The Foundation for Visual Arts is in the process of securing, cataloguing, digitising, and publishing the work of artist Jan Dziaczkowski, who died in 2011, at the age of 28.

There might, at first, appear to exist an inherent conflict and indeed contradiction underlying the notion of the creation of a sealed archive for an oeuvre that, in the case of Dziaczkowski’s, was in the process of expanding and evolving with fecund vigour. The Dziaczkowski Archive therefore attempts to harness the kinetic impulse behind Dziaczkowski’s active prolificacy, while also paying heed to the archivist’s preservative responsibilities.

Jan Dziaczkowski (1983-2011) was born in Warsaw. In 2007 he graduated from the Department of Painting at the Academy of Fine Arts in Warsaw, having studied there under Professor Krzysztof Wachowiak.

A painter, photographer, illustrator and collagist, Dziaczkowski would, in a period of just a few years, begin to establish himself as one of the most talented and compelling of young artists at work in Poland. Exhibited both within Poland and abroad, he participated in group shows in England, Germany, Spain, and the United States, including You Can’t Get There From Here, at the Camera Club of New York in 2010.

Dziaczkowski collaborated with and was supported by the Foundation for Visual Arts.

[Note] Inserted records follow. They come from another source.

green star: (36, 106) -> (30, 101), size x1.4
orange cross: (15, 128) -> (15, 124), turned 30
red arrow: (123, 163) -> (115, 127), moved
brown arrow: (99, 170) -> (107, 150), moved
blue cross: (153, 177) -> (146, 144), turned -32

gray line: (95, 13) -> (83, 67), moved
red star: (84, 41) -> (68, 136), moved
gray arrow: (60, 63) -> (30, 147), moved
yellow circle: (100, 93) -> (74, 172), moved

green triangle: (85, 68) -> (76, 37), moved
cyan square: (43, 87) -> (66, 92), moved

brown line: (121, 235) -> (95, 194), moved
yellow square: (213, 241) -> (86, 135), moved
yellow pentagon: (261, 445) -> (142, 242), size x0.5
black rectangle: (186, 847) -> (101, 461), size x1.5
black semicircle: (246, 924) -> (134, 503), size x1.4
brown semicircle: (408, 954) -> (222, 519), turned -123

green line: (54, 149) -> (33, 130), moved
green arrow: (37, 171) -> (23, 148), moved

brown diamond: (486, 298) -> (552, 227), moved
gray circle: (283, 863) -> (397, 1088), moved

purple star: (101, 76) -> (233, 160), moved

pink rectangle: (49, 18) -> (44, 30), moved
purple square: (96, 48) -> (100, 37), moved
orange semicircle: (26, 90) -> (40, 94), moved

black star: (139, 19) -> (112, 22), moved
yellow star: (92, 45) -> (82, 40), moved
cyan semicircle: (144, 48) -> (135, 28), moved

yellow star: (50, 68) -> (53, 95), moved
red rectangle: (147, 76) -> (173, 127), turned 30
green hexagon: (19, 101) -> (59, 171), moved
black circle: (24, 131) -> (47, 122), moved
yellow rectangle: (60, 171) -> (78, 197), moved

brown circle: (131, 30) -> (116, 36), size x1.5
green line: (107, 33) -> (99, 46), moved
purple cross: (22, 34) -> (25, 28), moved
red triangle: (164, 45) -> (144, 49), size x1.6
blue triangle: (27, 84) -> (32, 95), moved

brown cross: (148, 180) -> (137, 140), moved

Keine Grenze, his 2008 solo exhibit at the ZPAF i S-ka Gallery, showcased collages in which the artist explored a parallel postwar architectural legacy for Western European cities. Working with period postcards, Dziaczkowski spliced, transposed, and juxtaposed elements of Eastern Bloc architecture with Western European landmarks. The resulting cityscapes (in which, for example, Chartres Cathedral finds itself hemmed in by stolid rows of Soviet apartment blocks) are conjectural; and yet they also, upon first glance, feel eerily familiar.

Jan Dziaczkowski died in September 2011, while hiking in the Tatra Mountains. Since his death, the Foundation for Visual Arts has begun cataloguing and archiving the artist’s paintings, photographs, drawings, and collages, with a view toward preserving his tragically abbreviated legacy and disseminating his work over time.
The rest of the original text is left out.